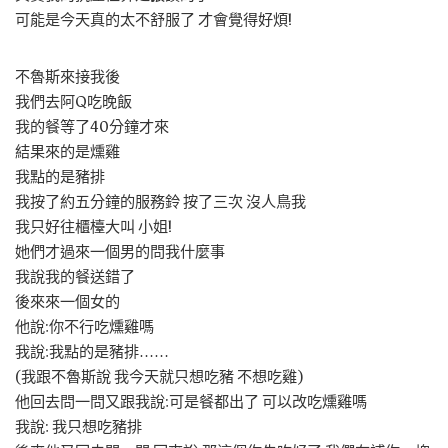
可能是今天真的太不舒服了 才會覺得好煩!
不魯斯來接我後
我們去阿Q吃晚飯
我的餐等了40分鐘才來
結果來的是燻雞
我點的是豬排
我按了約五分鐘的服務鈴 按了三次 沒人鳥我
我只好往櫃檯大叫 小姐!
她們才過來一個男的問我什麼事
我說我的餐送錯了
後來來一個女的
他說:你不行吃燻雞嗎
我說:我點的是豬排……
(我跟不魯斯說 我今天就只想吃豬 不想吃雞)
他回去問一問又跟我說:可是餐都出了 可以改吃燻雞嗎
我說: 我只想吃豬排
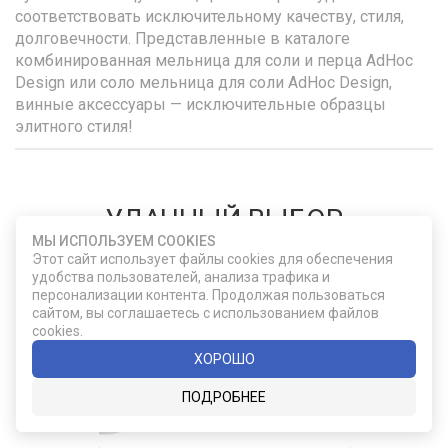
соответствовать исключительному качеству, стиля,
долговечности. Представленные в каталоге
комбинированная мельница для соли и перца AdHoc
Design или соло мельница для соли AdHoc Design,
винные аксессуары — исключительные образцы
элитного стиля!
УДАЧНЫЙ ВЫБОР
МЫ ИСПОЛЬЗУЕМ COOKIES
Этот сайт использует файлы cookies для обеспечения
удобства пользователей, анализа трафика и
персонализации контента. Продолжая пользоваться
сайтом, вы соглашаетесь с использованием файлов
cookies.
ХОРОШО
ПОДРОБНЕЕ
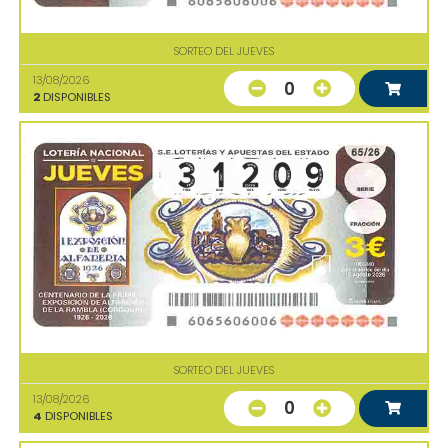
SORTEO DEL JUEVES
13/08/2026
0
2
DISPONIBLES
SORTEO DEL JUEVES
13/08/2026
0
4
DISPONIBLES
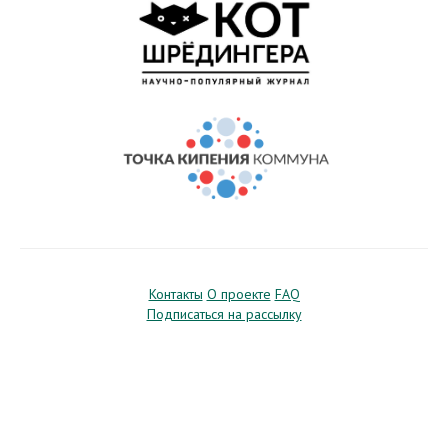
Контакты
О проекте
FAQ
Подписаться на рассылку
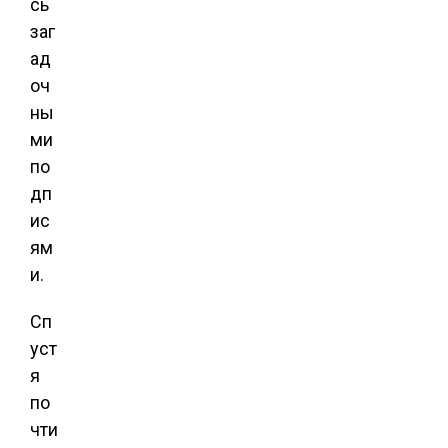
сь
заг
ад
оч
ны
ми
по
дп
ис
ям
и.
Сп
уст
я
по
чти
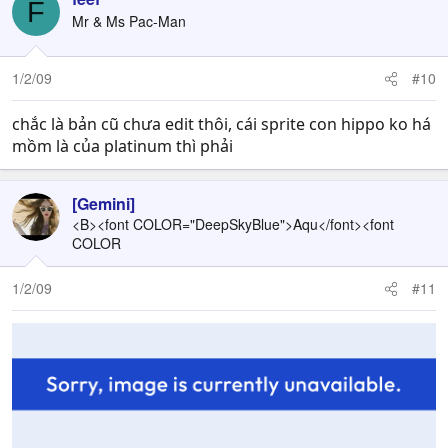
F
Mr & Ms Pac-Man
1/2/09
#10
chắc là bản cũ chưa edit thôi, cái sprite con hippo ko há
mồm là của platinum thì phải
[Gemini]
<B><font COLOR="DeepSkyBlue">Aqu</font><font
COLOR
1/2/09
#11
__________________________________________________
Your job is to copy out every line from the records above that has the word "AdHoc".

комбинированная мельница для соли и перца AdHoc
Design или соло мельница для соли AdHoc Design,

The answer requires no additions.